Citizenship laws in Kiribati were also criticised as discriminatory against women. For example, the Citizenship Act 1979 provides that a Kiribati woman who marries a foreigner and moves to that country can only regain citizenship if that marriage breaks down, whereas a Kiribati man who does the same can regain citizenship at any time. Awareness of women's rights has increased over recent years within the country; particularly in relation to domestic violence with the formation of the Kiribati Women Activists Network (K-Wan).

===Domestic violence===
While there are laws in place which make rape and all forms of assault illegal, there are no laws against domestic violence specifically and prosecutions are treated as offences warranting prosecution under the Penal Code of Kiribati. As gender roles are strictly defined and used as a justification for the negative treatment of women which has meant that women generally refuse to report or share any violence issues with formal authorities. In addition to this progress has been made with the ratification of CEDAW and in 2011 the government introduced an action plan for the elimination of gender based violence. It has been acknowledged by the government that there are some domestic laws in the country which do not comply with CEDAW. Measures have been taken by the government in an attempt to address these issues surrounding violence.

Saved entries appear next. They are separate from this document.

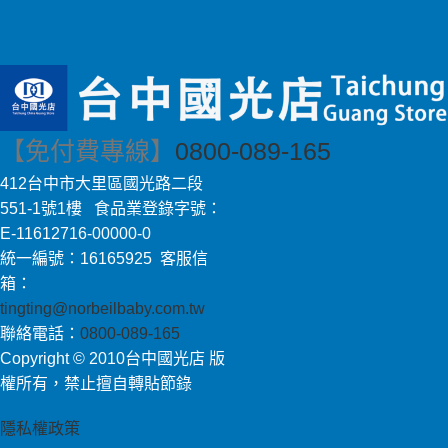
【免付費專線】
0800-089-165
412台中市大里區國光路二段
551-1號1樓 食品業登錄字號：
E-11612716-00000-0
統一編號：16165925 客服信
箱：
tingting@norbeilbaby.com.tw
聯絡電話：
0800-089-165
Copyright © 2010台中國光店 版
權所有，禁止擅自轉貼節錄
隱私權政策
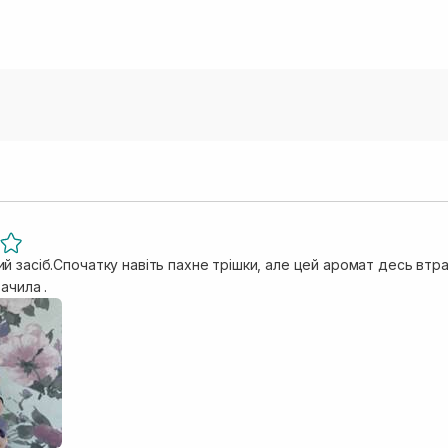
й засіб.Спочатку навіть пахне трішки, але цей аромат десь втр
ачила .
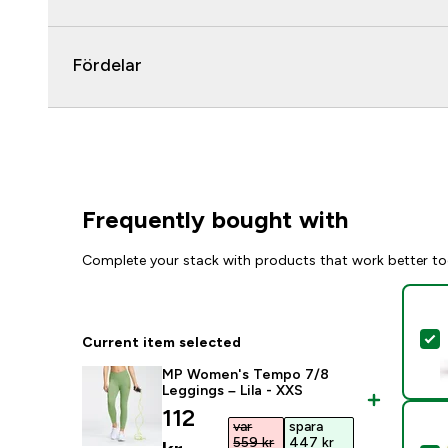
Fördelar
Frequently bought with
Complete your stack with products that work better to
S
Current item selected
MP Women's Tempo 7/8
Leggings – Lila - XXS
discounted price
112
var
spara
559 kr‎
447 kr‎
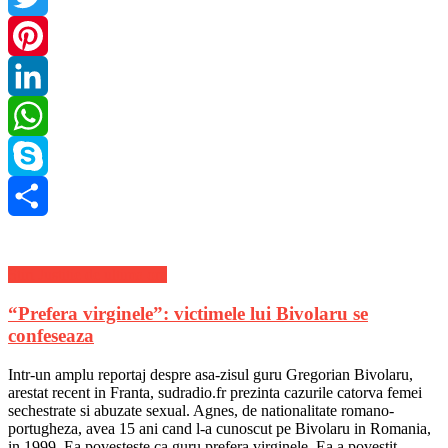
Twitter
Pinterest
LinkedIn
WhatsApp
Skype
Share
Stiri Justitie de ultima ora
“Prefera virginele”: victimele lui Bivolaru se
confeseaza
Intr-un amplu reportaj despre asa-zisul guru Gregorian Bivolaru,
arestat recent in Franta, sudradio.fr prezinta cazurile catorva femei
sechestrate si abuzate sexual. Agnes, de nationalitate romano-
portugheza, avea 15 ani cand l-a cunoscut pe Bivolaru in Romania,
in 1999. Ea povesteste ca guru prefera virginele. Ea a povestit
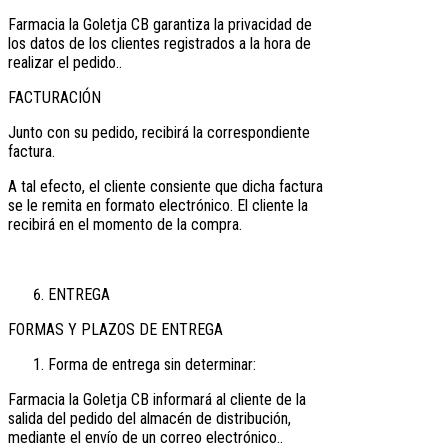
Farmacia la Goletja CB garantiza la privacidad de
los datos de los clientes registrados a la hora de
realizar el pedido..
FACTURACIÓN
Junto con su pedido, recibirá la correspondiente
factura.
A tal efecto, el cliente consiente que dicha factura
se le remita en formato electrónico. El cliente la
recibirá en el momento de la compra.
ENTREGA
FORMAS Y PLAZOS DE ENTREGA
Forma de entrega sin determinar:
Farmacia la Goletja CB informará al cliente de la
salida del pedido del almacén de distribución,
mediante el envío de un correo electrónico..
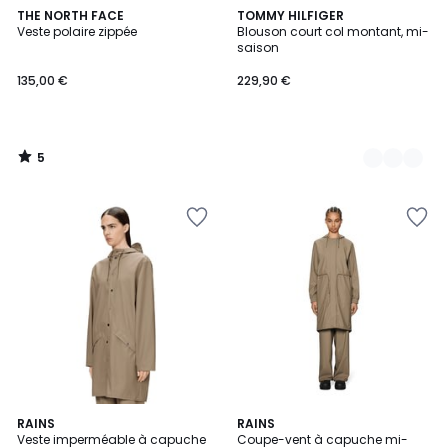
5
THE NORTH FACE
2
TOMMY HILFIGER
/
Veste polaire zippée
Blouson court col montant, mi-
Couleurs
5
saison
135,00 €
229,90 €
5
/
5
RAINS
RAINS
Veste imperméable à capuche
Coupe-vent à capuche mi-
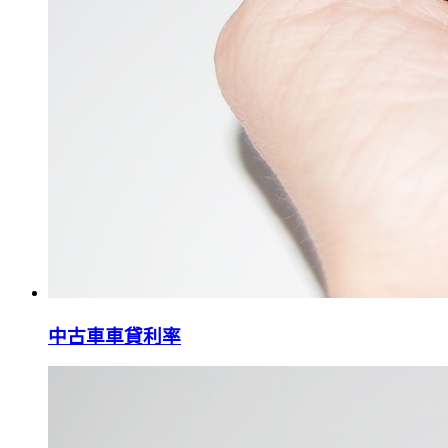
中古車車貸利率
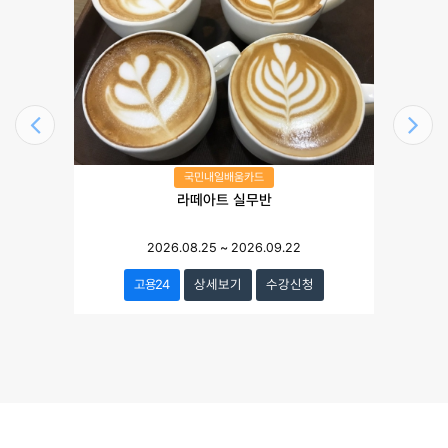
국민내일배움카드
라떼아트 실무반
2026.08.25
~
2026.09.22
고용24
상세보기
수강신청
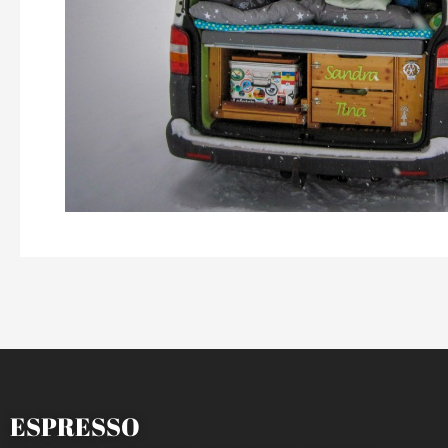
ESPRESSO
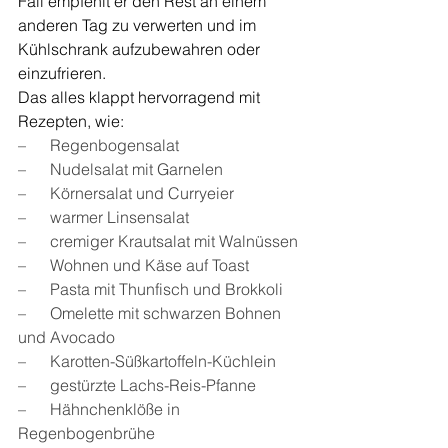
Fall empfehlt er den Rest an einem 
anderen Tag zu verwerten und im 
Kühlschrank aufzubewahren oder 
einzufrieren.
Das alles klappt hervorragend mit 
Rezepten, wie:
–      Regenbogensalat
–      Nudelsalat mit Garnelen
–      Körnersalat und Curryeier
–      warmer Linsensalat
–      cremiger Krautsalat mit Walnüssen
–      Wohnen und Käse auf Toast
–      Pasta mit Thunfisch und Brokkoli
–      Omelette mit schwarzen Bohnen 
und Avocado
–      Karotten-Süßkartoffeln-Küchlein
–      gestürzte Lachs-Reis-Pfanne
–      Hähnchenklöße in 
Regenbogenbrühe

In 2010 the Kiribati Health and Support Study: A Study on Violence Against Women was published showing there were high levels of violence against women in Kiribati, with 68% of women surveyed having experienced some form of domestic violence in 2008.

===Sexual exploitation of children===
The law of Kiribati prohibits the exploitation of children in the sex industry with the procurement of any girl under 18 for prostitution being prohibited. Despite this underage girls have been known to be involved in commercial sex with crew members of large foreign fishing boats, often facilitated by family members.